Class Information
This module develops Natural Language Processing techniques for Data Science challenges. The course covers topics including misinformation detection, content moderation, and NLP for under-resourced languages. This course utilises a challenge-driven approach to learn about state-of-the-art natural language processing.
Course Structure
The course is organized into three blocks:
- Introduction to NLP - Traditional NLP foundations including tokenization, bag-of-words, TF-IDF, n-grams, text classification, sentiment analysis, and topic modeling (LDA, NMF)

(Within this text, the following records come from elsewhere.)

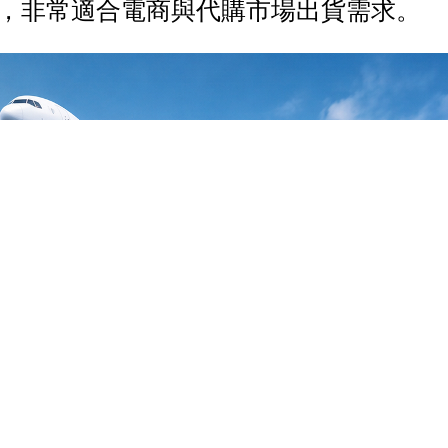
穩定，非常適合電商與代購市場出貨需求。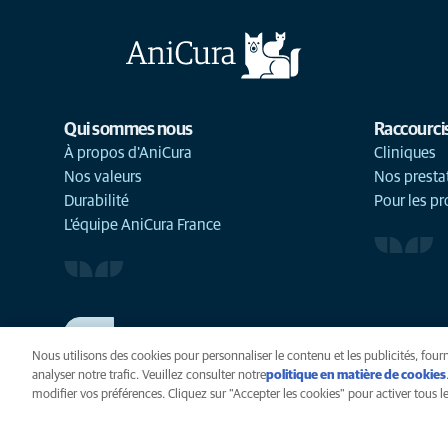
Qui sommes nous
Raccourci
À propos d'AniCura
Cliniques
Nos valeurs
Nos presta
Durabilité
Pour les pr
L'équipe AniCura France
TRAVAILLER CHEZ ANICURA
Voir nos offres d'emploi
Nous utilisons des cookies pour personnaliser le contenu et les publicités, fourn
analyser notre trafic. Veuillez consulter notre
politique en matière de cookies
modifier vos préférences. Cliquez sur "Accepter les cookies" pour activer tous les
Vie privée
Légal
Cook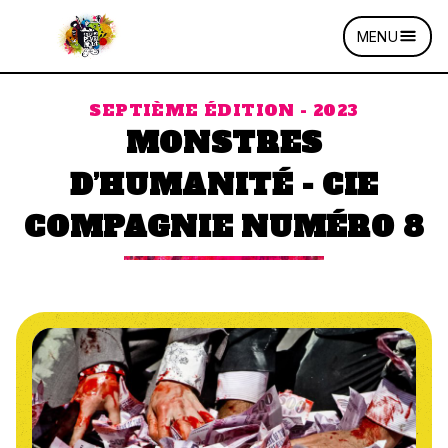
MENU
SEPTIÈME ÉDITION - 2023
MONSTRES
D’HUMANITÉ - CIE
COMPAGNIE NUMÉRO 8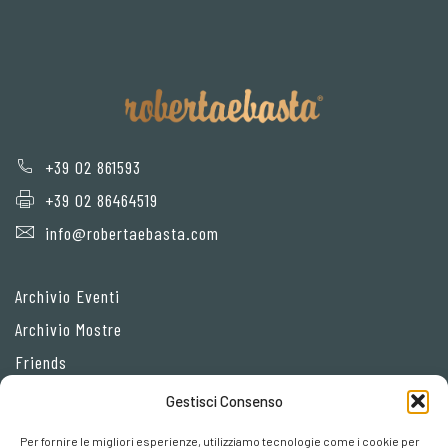
+39 02 861593
+39 02 86464519
info@robertaebasta.com
Archivio Eventi
Archivio Mostre
Friends
Gestisci Consenso
Privacy Policy
Per fornire le migliori esperienze, utilizziamo tecnologie come i cookie per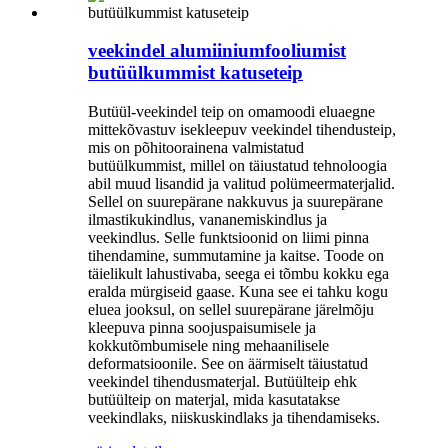
veekindel alumiiniumfooliumist
butüülkummist katuseteip
Butüül-veekindel teip on omamoodi eluaegne
mittekõvastuv isekleepuv veekindel tihendusteip,
mis on põhitoorainena valmistatud
butüülkummist, millel on täiustatud tehnoloogia
abil muud lisandid ja valitud polümeermaterjalid.
Sellel on suurepärane nakkuvus ja suurepärane
ilmastikukindlus, vananemiskindlus ja
veekindlus. Selle funktsioonid on liimi pinna
tihendamine, summutamine ja kaitse. Toode on
täielikult lahustivaba, seega ei tõmbu kokku ega
eralda mürgiseid gaase. Kuna see ei tahku kogu
eluea jooksul, on sellel suurepärane järelmõju
kleepuva pinna soojuspaisumisele ja
kokkutõmbumisele ning mehaanilisele
deformatsioonile. See on äärmiselt täiustatud
veekindel tihendusmaterjal. Butüülteip ehk
butüülteip on materjal, mida kasutatakse
veekindlaks, niiskuskindlaks ja tihendamiseks.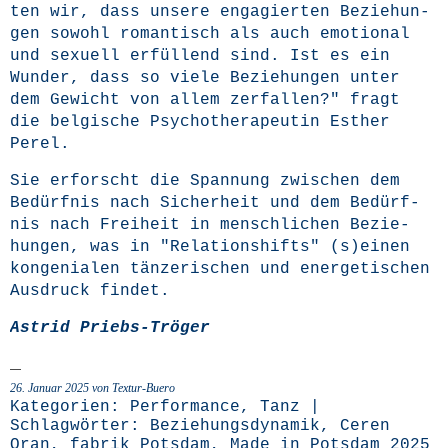
ten wir, dass unse­re enga­gier­ten Bezie­hun­
gen sowohl roman­tisch als auch emo­tio­nal
und sexu­ell erfül­lend sind. Ist es ein
Wun­der, dass so vie­le Bezie­hun­gen unter
dem Gewicht von allem zer­fal­len?" fragt
die bel­gi­sche Psy­cho­the­ra­peu­tin Esther
Perel.
Sie erforscht die Span­nung zwi­schen dem
Bedürf­nis nach Sicher­heit und dem Bedürf­
nis nach Frei­heit in mensch­li­chen Bezie­
hun­gen, was in "Rela­ti­ons­hifts" (s)einen
kon­ge­nia­len tän­ze­ri­schen und ener­ge­ti­schen
Aus­druck findet.
Astrid Priebs-Trö­ger
26. Januar 2025 von Textur-Buero
Kategorien:
Performance
,
Tanz
|
Schlagwörter:
Beziehungsdynamik
,
Ceren
Oran
,
fabrik Potsdam
,
Made in Potsdam 2025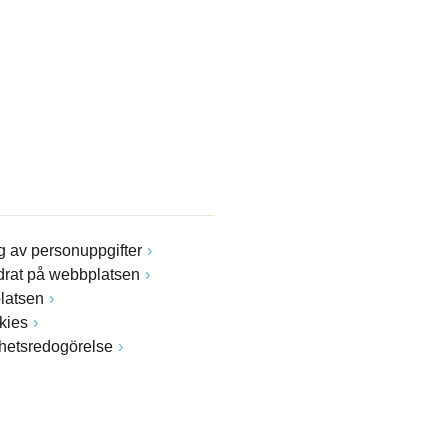
 av personuppgifter
drat på webbplatsen
latsen
kies
ghetsredogörelse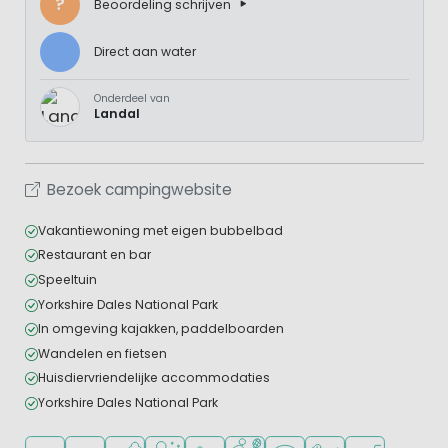
?
Beoordeling schrijven
Direct aan water
Onderdeel van
Landal
Bezoek campingwebsite
Vakantiewoning met eigen bubbelbad
Restaurant en bar
Speeltuin
Yorkshire Dales National Park
In omgeving kajakken, paddelboarden
Wandelen en fietsen
Huisdiervriendelijke accommodaties
Yorkshire Dales National Park
Ligt in de heuvels/bergen
Ligt in een bosrijke omgeving
Ligt bij het water
Wellnessfaciliteiten
Aanbevolen voor jonge kinderen
Veel mogelijkheden om te spor
WiFi beschikbaar
Huisdieren toegesta
Campingwinke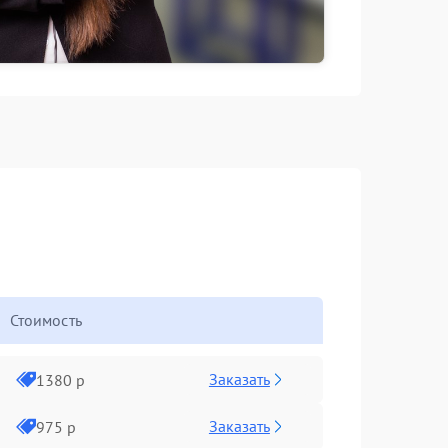
Стоимость
Заказать
1380 р
Заказать
975 р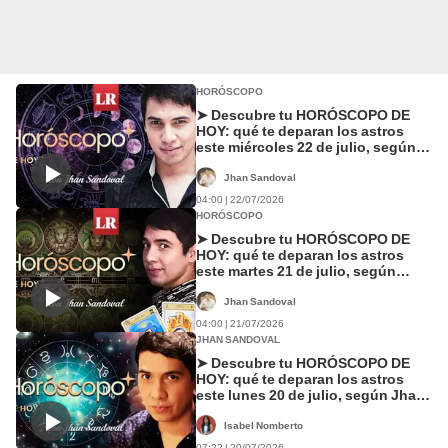
HORÓSCOPO
➤ Descubre tu HORÓSCOPO DE
HOY: qué te deparan los astros
este miércoles 22 de julio, según
Jhan Sandoval
Jhan Sandoval
04:00 | 22/07/2026
HORÓSCOPO
➤ Descubre tu HORÓSCOPO DE
HOY: qué te deparan los astros
este martes 21 de julio, según
Jhan Sandoval
Jhan Sandoval
04:00 | 21/07/2026
JHAN SANDOVAL
➤ Descubre tu HORÓSCOPO DE
HOY: qué te deparan los astros
este lunes 20 de julio, según Jhan
Sandoval
Isabel Nomberto
07:22 | 20/07/2026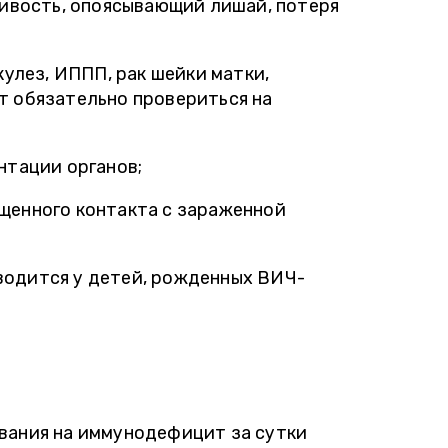
ливость, опоясывающий лишай, потеря
ля вас, идите в Инвитро. Как
 сдававшая анализы, могу
ендовать клинику. Ни разу за
кулез, ИППП, рак шейки матки,
 подвели ни со сроками, не с
 обязательно провериться на
тью анализов. "
нтации органов;
щенного контакта с зараженной
водится у детей, рожденных ВИЧ-
вания на иммунодефицит за сутки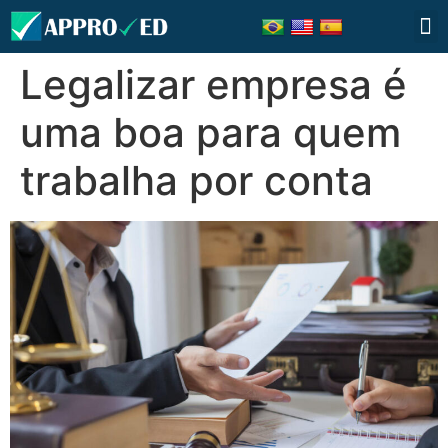
Legalizar empresa é
uma boa para quem
trabalha por conta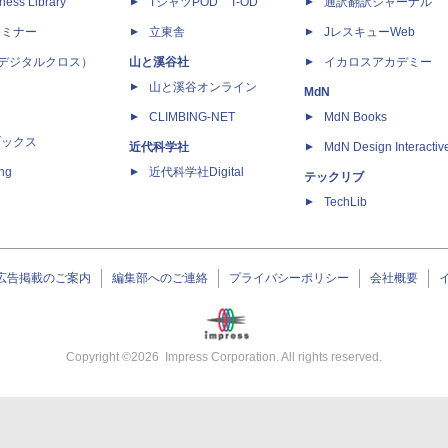
ness Library
TシャツPOD T-OD
通訳翻訳ジャーナル
セミナー
立東舎
JレスキューWeb
 X（デジタルクロス）
山と溪谷社
イカロスアカデミー
山と溪谷オンライン
MdN
CLIMBING-NET
MdN Books
ブックス
近代科学社
MdN Design Interactiv
ing
近代科学社Digital
テックリブ
TechLib
広告掲載のご案内
編集部へのご連絡
プライバシーポリシー
会社概要
Copyright ©
2026
Impress Corporation. All rights reserved.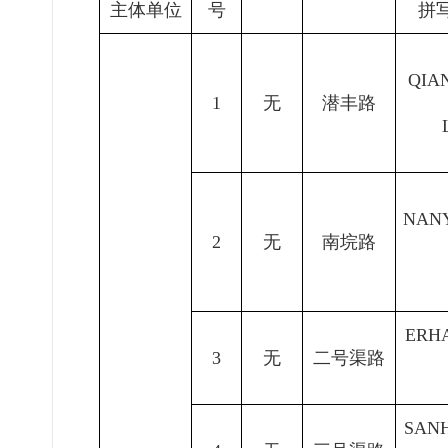
主体单位
号
拼
QIA
1
无
潜丰路
NAN
2
无
南垸
路
ERH
3
无
二号渠
路
SAN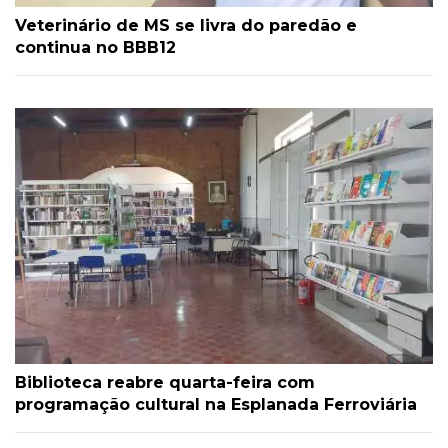
Veterinário de MS se livra do paredão e
continua no BBB12
Biblioteca reabre quarta-feira com
programação cultural na Esplanada Ferroviária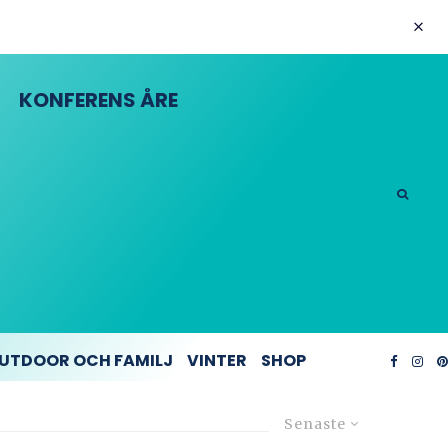
KONFERENS ÅRE
UTDOOR OCH FAMILJ
VINTER
SHOP
Senaste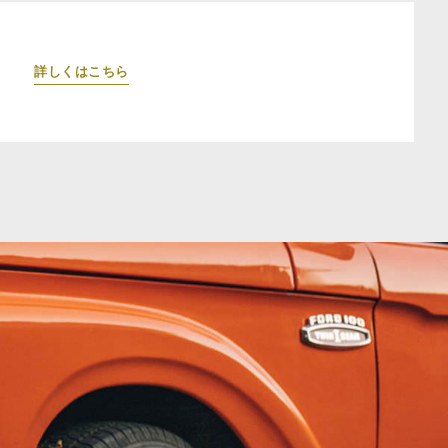
詳しくはこちら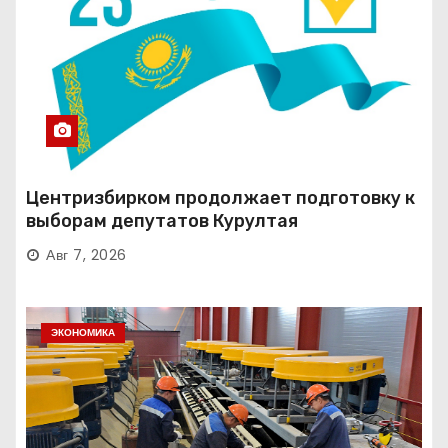
Центризбирком продолжает подготовку к
выборам депутатов Курултая
Авг 7, 2026
ЭКОНОМИКА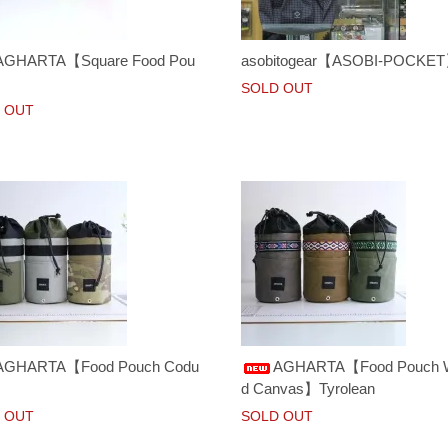
AGHARTA【Square Food Pou
asobitogear【ASOBI-POCKE
SOLD OUT
 OUT
AGHARTA【Food Pouch Codu
AGHARTA【Food Pouch 
d Canvas】Tyrolean
 OUT
SOLD OUT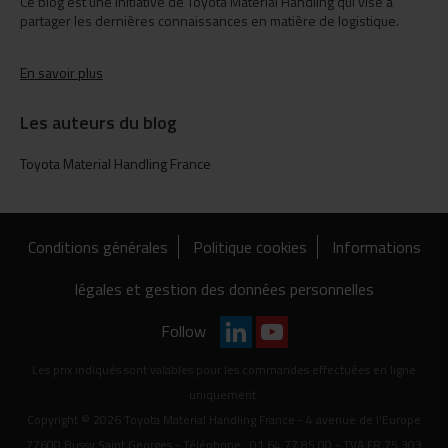
Ce blog est une initiative de Toyota Material Handling qui vise à
partager les dernières connaissances en matière de logistique.
En savoir plus
Les auteurs du blog
Toyota Material Handling France
Conditions générales
Politique cookies
Informations
légales et gestion des données personnelles
Follow
Les prix indiqués sont valables pour les commandes effectuées en ligne
uniquement.
Copyright © 2026 Toyota Material Handling France - 4 avenue de l'Europe
77600 Bussy Saint Georges - Téléphone : 01 64 77 85 00 - TVA FR 75 303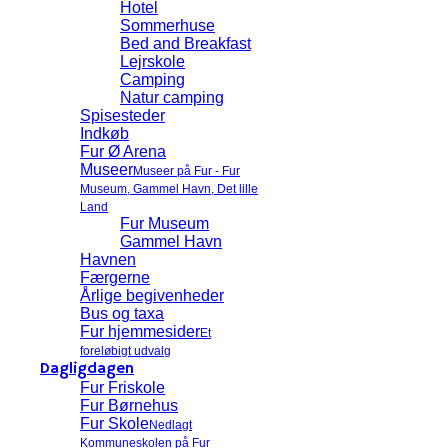
Hotel
Sommerhuse
Bed and Breakfast
Lejrskole
Camping
Natur camping
Spisesteder
Indkøb
Fur Ø Arena
Museer
Museer på Fur - Fur
Museum, Gammel Havn, Det lille
Land
Fur Museum
Gammel Havn
Havnen
Færgerne
Årlige begivenheder
Bus og taxa
Fur hjemmesider
Et
foreløbigt udvalg
Dagligdagen
Fur Friskole
Fur Børnehus
Fur Skole
Nedlagt
Kommuneskolen på Fur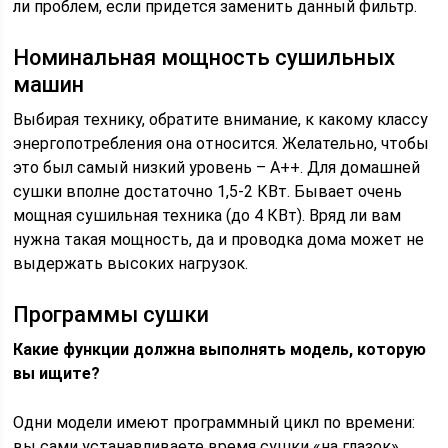
ли проблем, если придется заменить данный фильтр.
Номинальная мощность сушильных
машин
Выбирая технику, обратите внимание, к какому классу
энергопотребления она относится. Желательно, чтобы
это был самый низкий уровень – А++. Для домашней
сушки вполне достаточно 1,5-2 КВт. Бывает очень
мощная сушильная техника (до 4 КВт). Вряд ли вам
нужна такая мощность, да и проводка дома может не
выдержать высоких нагрузок.
Программы сушки
Какие функции должна выполнять модель, которую
вы ищите?
Одни модели имеют программный цикл по времени:
вы сами устанавливаете время сушки «на глазок».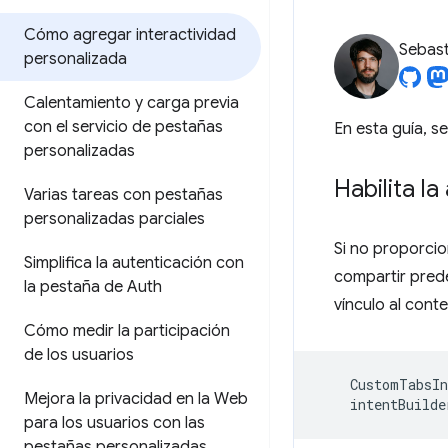
Cómo agregar interactividad
Sebast
personalizada
Calentamiento y carga previa
con el servicio de pestañas
En esta guía, s
personalizadas
Habilita l
Varias tareas con pestañas
personalizadas parciales
Si no proporcio
Simplifica la autenticación con
compartir pred
la pestaña de Auth
vínculo al cont
Cómo medir la participación
de los usuarios
CustomTabsIn
Mejora la privacidad en la Web
intentBuilde
para los usuarios con las
pestañas personalizadas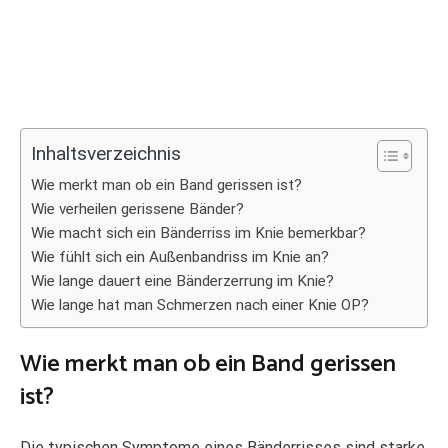
Inhaltsverzeichnis
Wie merkt man ob ein Band gerissen ist?
Wie verheilen gerissene Bänder?
Wie macht sich ein Bänderriss im Knie bemerkbar?
Wie fühlt sich ein Außenbandriss im Knie an?
Wie lange dauert eine Bänderzerrung im Knie?
Wie lange hat man Schmerzen nach einer Knie OP?
Wie merkt man ob ein Band gerissen
ist?
Die typischen Symptome eines Bänderrisses sind starke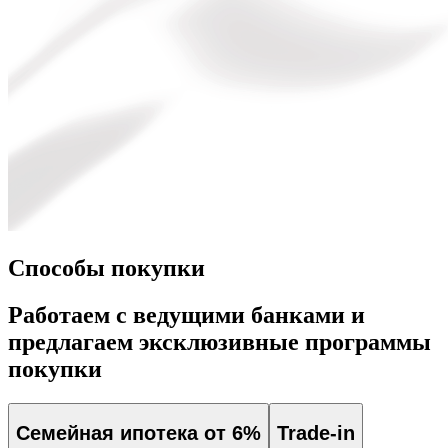
Способы покупки
Работаем с ведущими банками и
предлагаем эксклюзивные программы
покупки
Семейная ипотека от 6%
Trade-in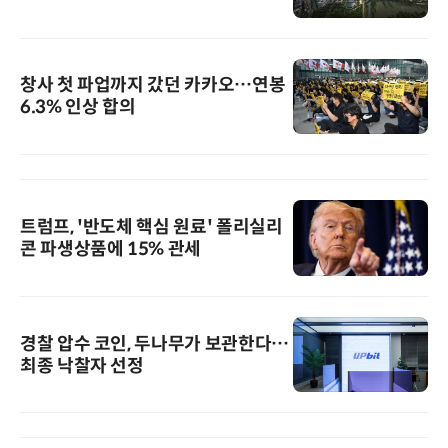
창사 첫 파업까지 갔던 카카오…연봉
6.3% 인상 합의
트럼프, '반도체 핵심 원료' 폴리실리
콘 파생상품에 15% 관세
경찰 압수 코인, 두나무가 보관한다…
최종 낙찰자 선정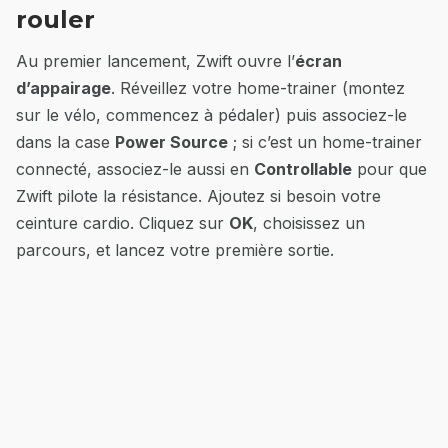
rouler
Au premier lancement, Zwift ouvre l’
écran
d’appairage
. Réveillez votre home-trainer (montez
sur le vélo, commencez à pédaler) puis associez-le
dans la case
Power Source
; si c’est un home-trainer
connecté, associez-le aussi en
Controllable
pour que
Zwift pilote la résistance. Ajoutez si besoin votre
ceinture cardio. Cliquez sur
OK
, choisissez un
parcours, et lancez votre première sortie.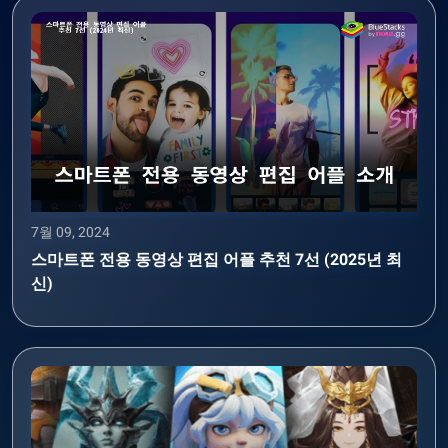
7월 09, 2024
스마트폰 전용 동영상 편집 어플 추천 7선 (2025년 최
신)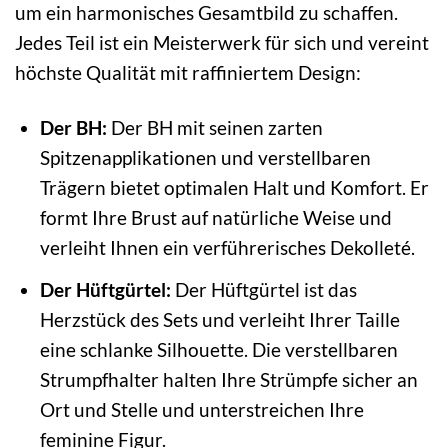
um ein harmonisches Gesamtbild zu schaffen.
Jedes Teil ist ein Meisterwerk für sich und vereint
höchste Qualität mit raffiniertem Design:
Der BH:
Der BH mit seinen zarten
Spitzenapplikationen und verstellbaren
Trägern bietet optimalen Halt und Komfort. Er
formt Ihre Brust auf natürliche Weise und
verleiht Ihnen ein verführerisches Dekolleté.
Der Hüftgürtel:
Der Hüftgürtel ist das
Herzstück des Sets und verleiht Ihrer Taille
eine schlanke Silhouette. Die verstellbaren
Strumpfhalter halten Ihre Strümpfe sicher an
Ort und Stelle und unterstreichen Ihre
feminine Figur.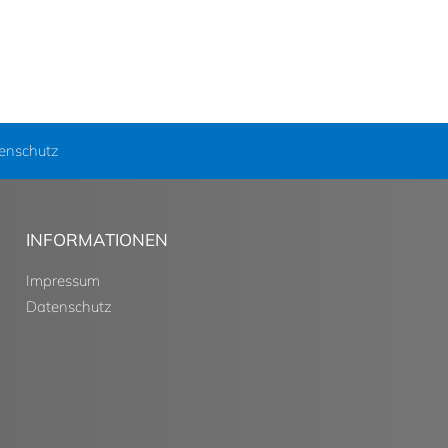
enschutz
INFORMATIONEN
Impressum
Datenschutz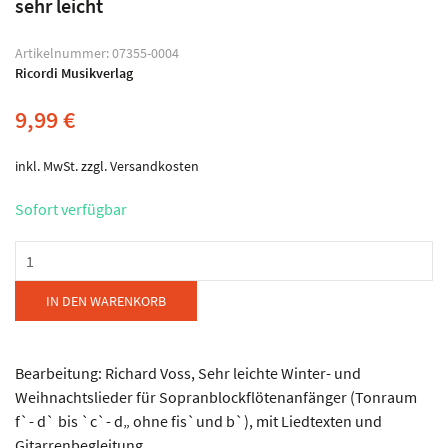
sehr leicht
Artikelnummer:
07355-0004
Ricordi Musikverlag
9,99
€
inkl. MwSt.
zzgl.
Versandkosten
Sofort verfügbar
Musikverlag
Ricordi
-
IN DEN WARENKORB
Schneemann
und
Weihnachtsmann
Bearbeitung: Richard Voss, Sehr leichte Winter- und
Menge
Weihnachtslieder für Sopranblockflötenanfänger (Tonraum
f`- d` bis `c`- d„ ohne fis`und b`), mit Liedtexten und
Gitarrenbegleitung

- Modern NLP Approaches - Word embeddings (Word2Vec, GloVe), neural language models, RNNs, LSTMs, transformer architecture, and the Hugging Face ecosystem
- Data Science + NLP - Transfer learning (BERT, ELMo), data augmentation strategies, and low-resource African language processing
Outcomes
After successful completion of this module, students will be able to:
- Apply traditional and modern NLP techniques to real-world text data
- Critically evaluate the capabilities, limitations, and biases of NLP models
- Work with state-of-the-art transformer models and pre-trained language models
- Address challenges in low-resource language NLP
Instructor
This module has been taught by Prof. Vukosi Marivate since 2019. Vukosi has a background in Machine Learning and Artificial Intelligence and is interested in the role of Data Science in Society.